TL 6730 GREAT BARDFIELD HIGH STREET
(south-east side)

8/194 Chapel Cottage (formerly
listed with Place house
2.5.53 as outbuilding)

GV II

Ancillary building of uncertain purpose. C16, altered in C18/C19. Plastered
brick and timber framing, partly weatherboarded, roofed with handmade red clay
tiles. 2 bays facing NW, of a building which originally extended further to the
SW. Garage with lean-to tiled roof to left. 2 storeys and attics. One 2-light
window with roll-moulded wooden mullion and rectangular leaded panes. One group
of 3 original windows of plastered brick, with segmental-pointed heads, with
recessed spandrels and vertical iron bars. Plain boarded door. No front
windows on first floor.
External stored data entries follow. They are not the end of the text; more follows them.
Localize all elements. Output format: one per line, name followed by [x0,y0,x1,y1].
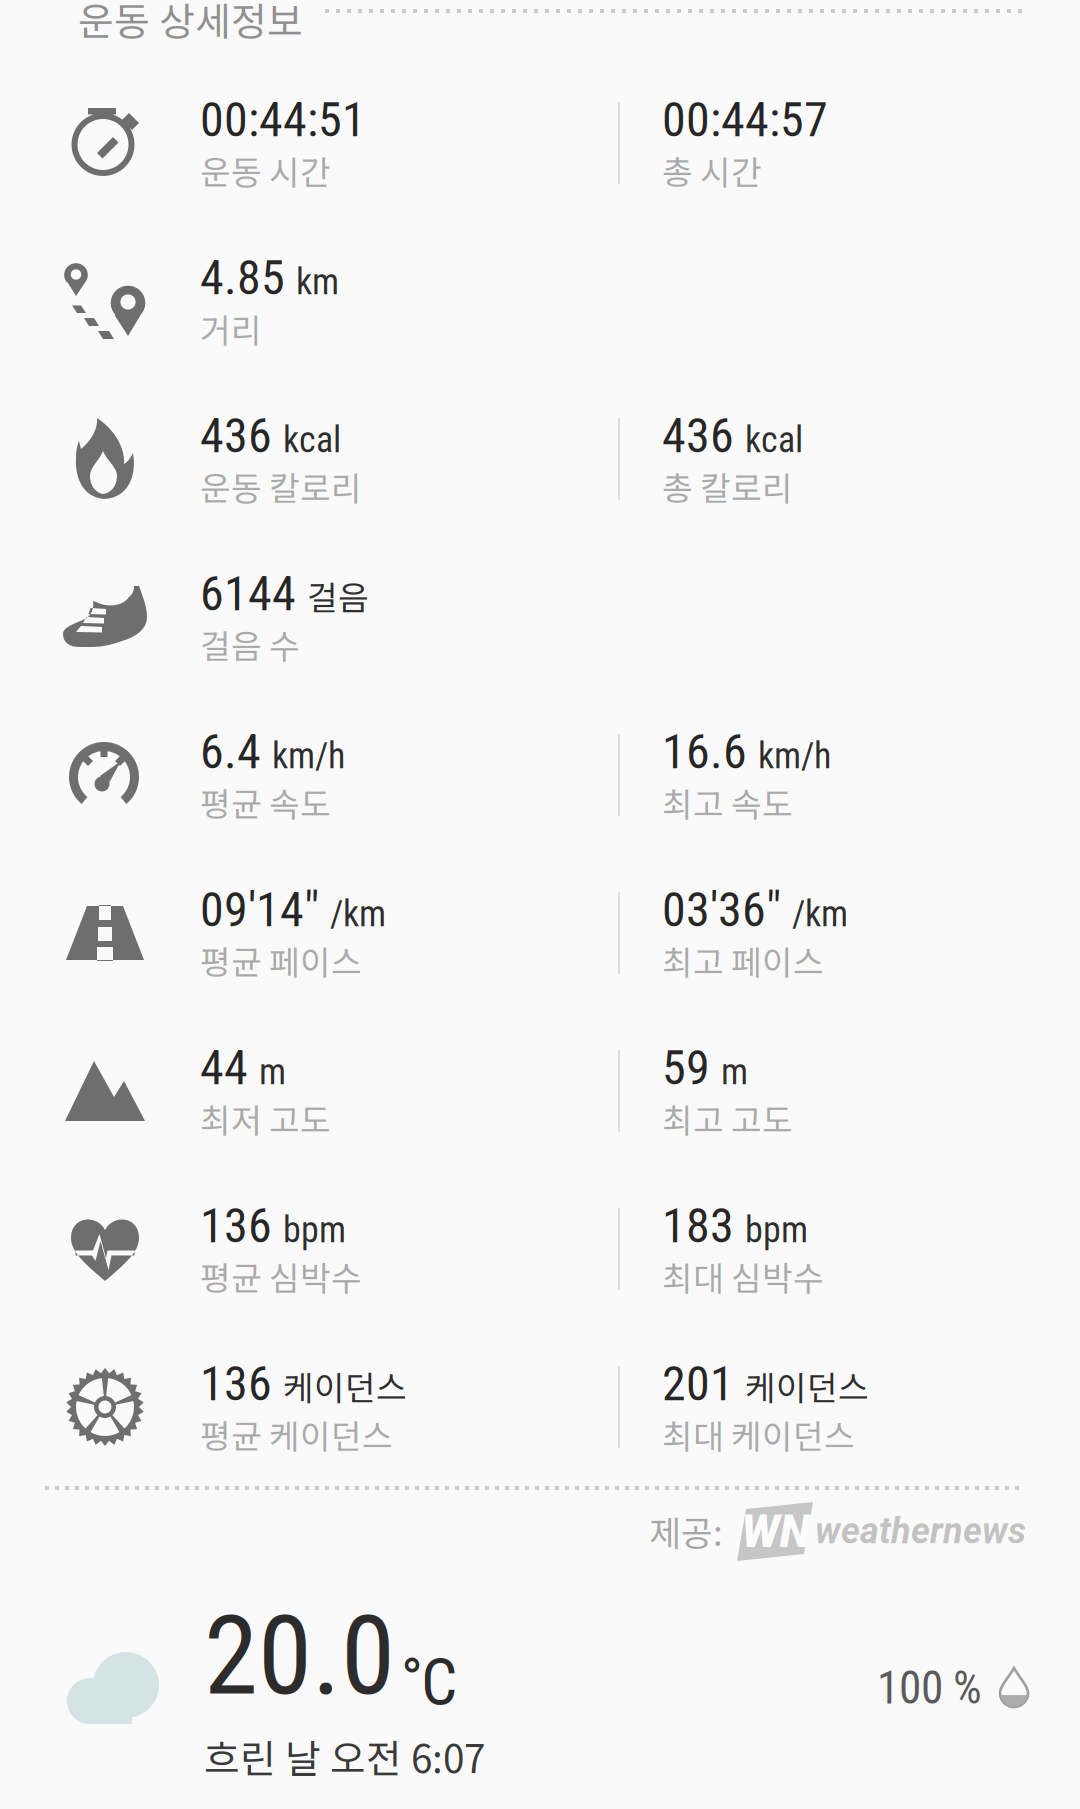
staticText: 00:44:57 [662,92,828,148]
staticText: 최대 심박수 [662,1252,824,1300]
staticText: 최고 페이스 [662,936,824,984]
staticText: 16.6 [662,724,747,780]
staticText: WN [742,1505,810,1558]
staticText: kcal [745,419,803,461]
staticText: 거리 [200,304,262,352]
staticText: 59 [662,1040,710,1096]
staticText: /km [792,893,848,935]
staticText: ° [401,1646,423,1715]
staticText: km/h [758,735,831,777]
staticText: 183 [662,1198,734,1254]
staticText: 09'14" [200,882,319,938]
staticText: bpm [283,1209,346,1251]
staticText: 136 [200,1356,272,1412]
staticText: 최저 고도 [200,1094,331,1142]
staticText: 44 [200,1040,248,1096]
staticText: 걸음 [307,572,369,620]
staticText: 운동 상세정보 [78,0,303,47]
staticText: 운동 시간 [200,146,331,194]
staticText: 케이던스 [283,1362,407,1410]
staticText: 운동 칼로리 [200,462,362,510]
staticText: 제공: [649,1506,723,1556]
staticText: 흐린 날 오전 6:07 [204,1728,485,1784]
staticText: 평균 케이던스 [200,1410,393,1458]
staticText: 최고 속도 [662,778,793,826]
staticText: /km [330,893,386,935]
staticText: 걸음 수 [200,620,300,668]
staticText: C [421,1645,457,1720]
staticText: bpm [745,1209,808,1251]
staticText: 최대 케이던스 [662,1410,855,1458]
staticText: kcal [283,419,341,461]
staticText: m [259,1051,286,1093]
staticText: 00:44:51 [200,92,366,148]
staticText: 평균 페이스 [200,936,362,984]
staticText: 케이던스 [745,1362,869,1410]
staticText: 평균 심박수 [200,1252,362,1300]
staticText: 20.0 [204,1592,395,1720]
staticText: 총 칼로리 [662,462,793,510]
staticText: 평균 속도 [200,778,331,826]
staticText: weathernews [815,1510,1026,1552]
staticText: 6.4 [200,724,261,780]
staticText: km [296,261,339,303]
staticText: 총 시간 [662,146,762,194]
staticText: 136 [200,1198,272,1254]
staticText: 최고 고도 [662,1094,793,1142]
staticText: 201 [662,1356,734,1412]
staticText: 100 % [877,1662,982,1715]
staticText: 6144 [200,566,296,622]
staticText: km/h [272,735,345,777]
staticText: m [721,1051,748,1093]
staticText: 436 [200,408,272,464]
staticText: 436 [662,408,734,464]
staticText: 03'36" [662,882,781,938]
staticText: 4.85 [200,250,285,306]
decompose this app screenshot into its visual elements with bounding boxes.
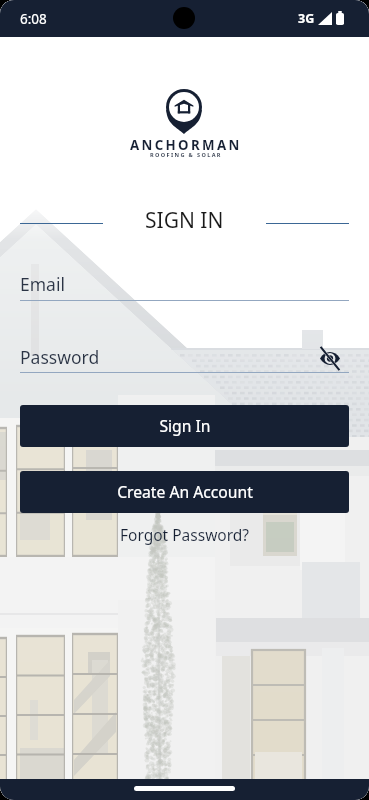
button[interactable]: Show password [317, 345, 343, 371]
staticText: 6:08 [20, 10, 47, 28]
staticText: Password [20, 345, 100, 369]
staticText: SIGN IN [145, 206, 224, 235]
staticText: Sign In [159, 415, 211, 436]
staticText: 3G [298, 10, 315, 27]
staticText: Forgot Password? [120, 524, 250, 545]
staticText: ROOFING & SOLAR [150, 151, 222, 159]
staticText: ANCHORMAN [130, 136, 242, 154]
button[interactable]: Sign In [20, 405, 349, 447]
button[interactable]: Create An Account [20, 471, 349, 513]
button[interactable]: Forgot Password? [112, 522, 258, 547]
staticText: Email [20, 272, 65, 296]
staticText: Create An Account [117, 481, 253, 502]
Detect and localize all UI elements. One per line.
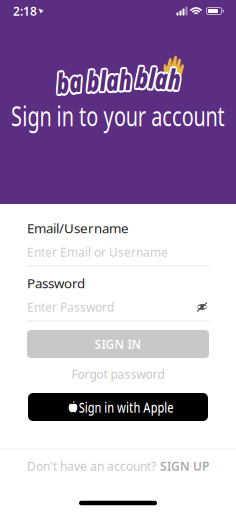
staticText: blah — [81, 62, 141, 100]
staticText: blah — [129, 58, 189, 95]
button[interactable]: Show password — [196, 302, 208, 312]
staticText: 2:18 — [13, 3, 37, 19]
staticText: blah — [79, 59, 139, 97]
staticText: ba — [50, 63, 84, 101]
staticText: SIGN UP — [160, 458, 209, 474]
staticText: ba — [51, 65, 85, 102]
staticText: blah — [78, 60, 138, 97]
staticText: blah — [80, 60, 140, 97]
staticText: blah — [128, 61, 188, 99]
button[interactable]: SIGN IN — [27, 330, 209, 358]
staticText: ba — [54, 64, 88, 102]
button[interactable]: Forgot password — [64, 363, 172, 385]
staticText: Don't have an account? — [27, 458, 156, 474]
staticText: Sign in to your account — [0, 98, 236, 134]
staticText: blah — [81, 61, 141, 99]
staticText: Enter Password — [27, 299, 114, 315]
staticText: ba — [52, 65, 86, 103]
staticText: ba — [52, 63, 86, 101]
staticText: Password — [27, 274, 85, 292]
staticText: ba — [50, 62, 84, 100]
staticText: blah — [80, 63, 140, 100]
staticText: blah — [130, 60, 190, 98]
staticText: Email/Username — [27, 219, 129, 237]
staticText: blah — [128, 59, 188, 97]
staticText: blah — [78, 63, 138, 100]
staticText: blah — [127, 61, 187, 98]
staticText: blah — [126, 58, 186, 96]
staticText: blah — [128, 57, 188, 95]
staticText: blah — [79, 63, 139, 101]
staticText: blah — [129, 61, 189, 98]
staticText: ba — [54, 65, 88, 102]
staticText: Forgot password — [72, 366, 164, 382]
staticText: SIGN IN — [94, 336, 142, 352]
staticText: ba — [53, 65, 87, 102]
staticText: Sign in with Apple — [63, 397, 189, 417]
staticText: ba — [54, 62, 88, 99]
staticText: ba — [52, 61, 86, 99]
staticText: blah — [79, 61, 139, 99]
staticText: ba — [50, 65, 84, 102]
staticText: ba — [54, 63, 88, 101]
staticText: blah — [77, 60, 137, 98]
staticText: blah — [129, 61, 189, 98]
staticText: Enter Email or Username — [27, 244, 168, 260]
staticText: blah — [77, 61, 137, 99]
staticText: blah — [126, 61, 186, 98]
staticText: blah — [126, 58, 186, 95]
staticText: blah — [126, 59, 186, 97]
staticText: blah — [78, 63, 138, 100]
button[interactable]: Sign in with Apple — [28, 393, 208, 421]
staticText: ba — [50, 62, 84, 99]
staticText: blah — [130, 59, 190, 97]
staticText: blah — [80, 63, 140, 100]
button[interactable]: Don't have an account? — [27, 454, 209, 478]
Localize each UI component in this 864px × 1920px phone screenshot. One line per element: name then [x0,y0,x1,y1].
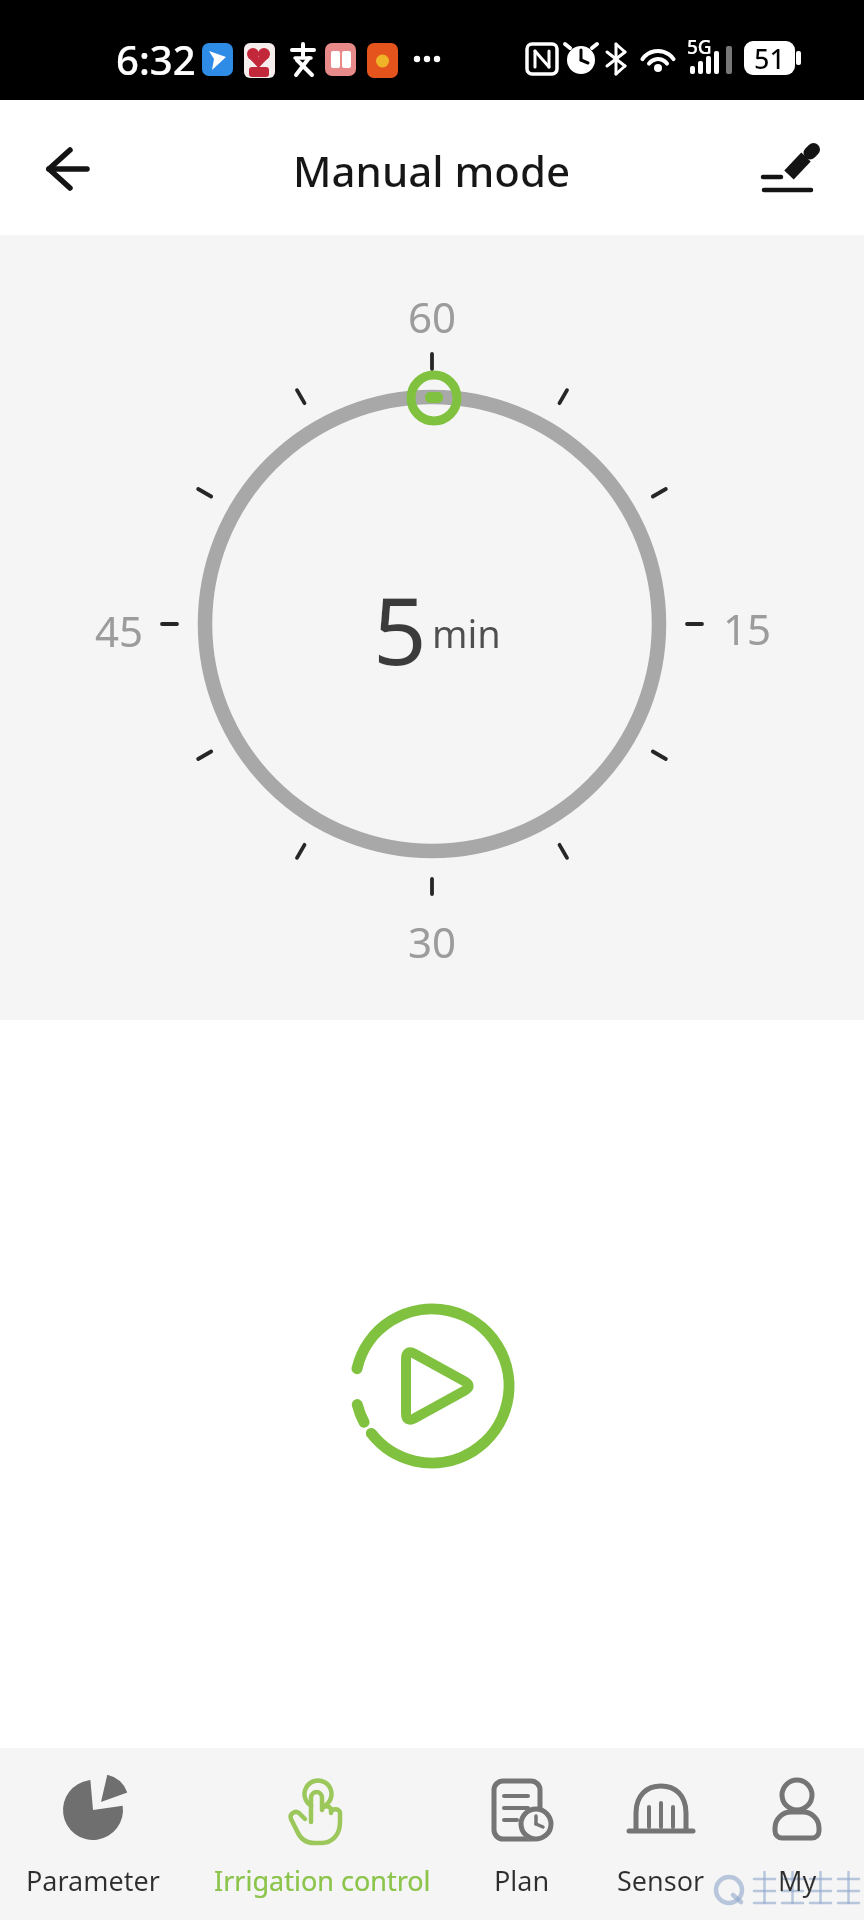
staticText: My [778,1862,817,1899]
staticText: 51 [754,40,785,77]
button[interactable] [748,130,828,210]
staticText: 5 [373,565,427,693]
staticText: Parameter [26,1862,160,1899]
staticText: Irrigation control [214,1862,431,1899]
staticText: Sensor [617,1862,705,1899]
button[interactable] [404,368,464,428]
button[interactable] [742,1755,854,1915]
button[interactable] [10,1755,176,1915]
button[interactable] [30,133,100,203]
staticText: 45 [95,602,144,659]
button[interactable] [594,1755,728,1915]
staticText: min [432,607,501,659]
button[interactable] [345,1299,519,1473]
staticText: 60 [408,288,457,345]
staticText: Plan [494,1862,550,1899]
staticText: 5G [687,34,712,60]
staticText: 30 [408,913,457,970]
staticText: Manual mode [293,142,571,199]
staticText: 6:32 [116,32,196,86]
button[interactable] [462,1755,582,1915]
staticText: 15 [723,600,772,657]
button[interactable] [196,1755,448,1915]
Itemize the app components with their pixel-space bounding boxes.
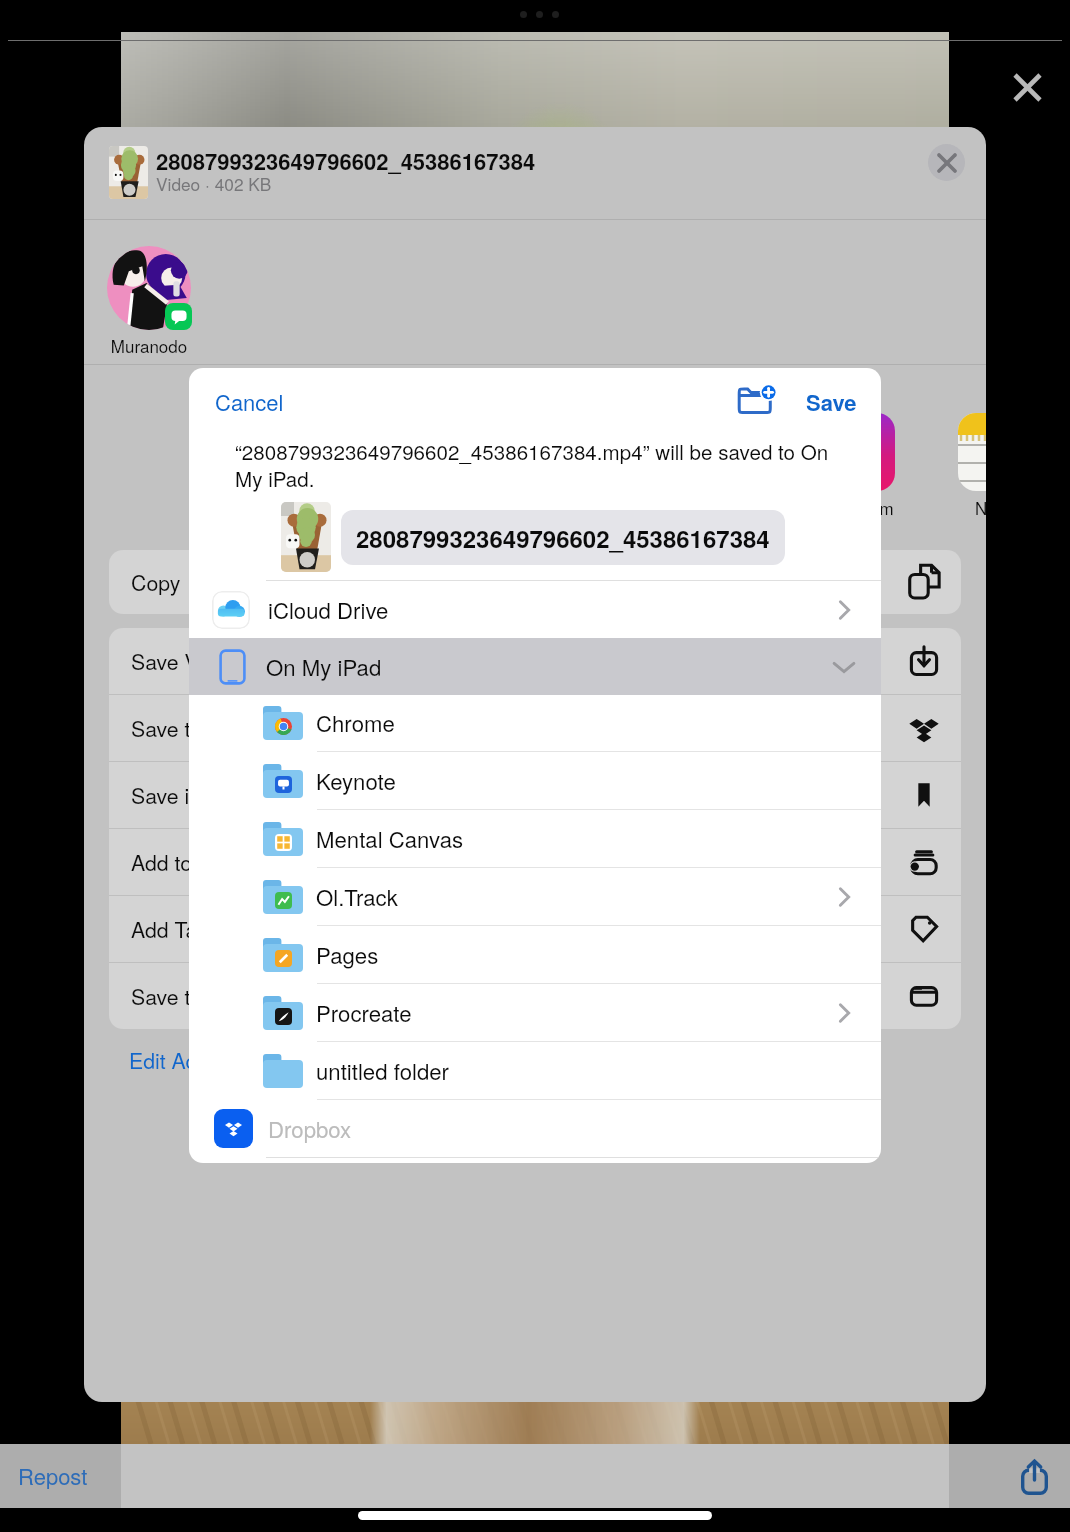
staticText: Muranodo bbox=[92, 333, 206, 357]
button[interactable]: Save to Files bbox=[131, 963, 945, 1029]
staticText: Dropbox bbox=[268, 1113, 352, 1145]
staticText: Chrome bbox=[316, 707, 395, 739]
staticText: Ol.Track bbox=[316, 881, 398, 913]
staticText: “2808799323649796602_45386167384.mp4” wi… bbox=[235, 436, 835, 493]
button[interactable]: Procreate bbox=[263, 984, 857, 1041]
button[interactable]: Pages bbox=[263, 926, 857, 983]
staticText: Edit Actions… bbox=[129, 1045, 263, 1076]
button[interactable]: Mental Canvas bbox=[263, 810, 857, 867]
staticText: Cancel bbox=[215, 386, 284, 418]
staticText: 2808799323649796602_45386167384 bbox=[156, 145, 536, 177]
button[interactable]: untitled folder bbox=[263, 1042, 857, 1099]
staticText: Instagram bbox=[807, 495, 905, 519]
button[interactable]: Save to Dropbox bbox=[131, 695, 945, 761]
button[interactable]: Ol.Track bbox=[263, 868, 857, 925]
staticText: Notes bbox=[958, 495, 986, 519]
staticText: Save in Safari bbox=[131, 780, 263, 811]
button[interactable]: Notes bbox=[958, 413, 986, 491]
button[interactable]: Edit Actions… bbox=[129, 1045, 263, 1076]
button[interactable]: 2808799323649796602_45386167384 bbox=[341, 510, 785, 565]
button[interactable]: Repost bbox=[10, 1452, 96, 1500]
button[interactable]: Close sheet bbox=[928, 144, 965, 181]
staticText: On My iPad bbox=[266, 651, 382, 683]
staticText: Video · 402 KB bbox=[156, 171, 272, 196]
staticText: Pages bbox=[316, 939, 379, 971]
staticText: Save Video bbox=[131, 646, 240, 677]
button[interactable]: Share bbox=[1008, 1450, 1060, 1502]
staticText: Repost bbox=[18, 1460, 88, 1492]
staticText: Save bbox=[806, 386, 857, 418]
staticText: Add to Cards bbox=[131, 847, 255, 878]
button[interactable]: Save bbox=[806, 386, 857, 418]
button[interactable]: Close bbox=[997, 57, 1057, 117]
staticText: Copy bbox=[131, 567, 181, 598]
button[interactable]: iCloud Drive bbox=[189, 581, 881, 638]
button[interactable]: Copy bbox=[109, 550, 961, 614]
staticText: Save to Files bbox=[131, 981, 254, 1012]
button[interactable]: Dropbox bbox=[214, 1100, 881, 1157]
staticText: Keynote bbox=[316, 765, 396, 797]
staticText: Save to Dropbox bbox=[131, 713, 288, 744]
button[interactable]: Add to Cards bbox=[131, 829, 945, 895]
button[interactable]: Save in Safari bbox=[131, 762, 945, 828]
staticText: Mental Canvas bbox=[316, 823, 464, 855]
button[interactable]: Share with Muranodo on LINE bbox=[92, 242, 206, 352]
button[interactable]: Chrome bbox=[263, 694, 857, 751]
staticText: 2808799323649796602_45386167384 bbox=[356, 521, 770, 555]
button[interactable]: AirDrop bbox=[191, 413, 269, 491]
button[interactable]: Keynote bbox=[263, 752, 857, 809]
staticText: iCloud Drive bbox=[268, 594, 389, 626]
button[interactable]: Cancel bbox=[215, 386, 284, 418]
staticText: untitled folder bbox=[316, 1055, 449, 1087]
staticText: Procreate bbox=[316, 997, 412, 1029]
staticText: Add Tags bbox=[131, 914, 220, 945]
button[interactable]: New Folder bbox=[729, 372, 783, 426]
button[interactable]: Save Video bbox=[131, 628, 945, 694]
button[interactable]: Instagram bbox=[817, 413, 895, 491]
button[interactable]: On My iPad bbox=[189, 638, 881, 695]
button[interactable]: Add Tags bbox=[131, 896, 945, 962]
Original sprockets below eaves. In rear wall, original
wooden doorway with 4-centred head and recessed spandrels. The right return
wall has inserted timber framing, clad with weatherboarding. The interior has
richly moulded transverse and axial beams. There is little doubt that this was
built by Serjeant William Bendlowes, but the local tradition that it was a
chapel seems dubious historically, and is not confirmed by the characteristics
of the building. It remains a possibility that it was built for some
institutional purpose, or as a dower house. (S. Hyland, An Elizabethan Self-made
Man of Law, Essex Countryside, March 1983, 22-4).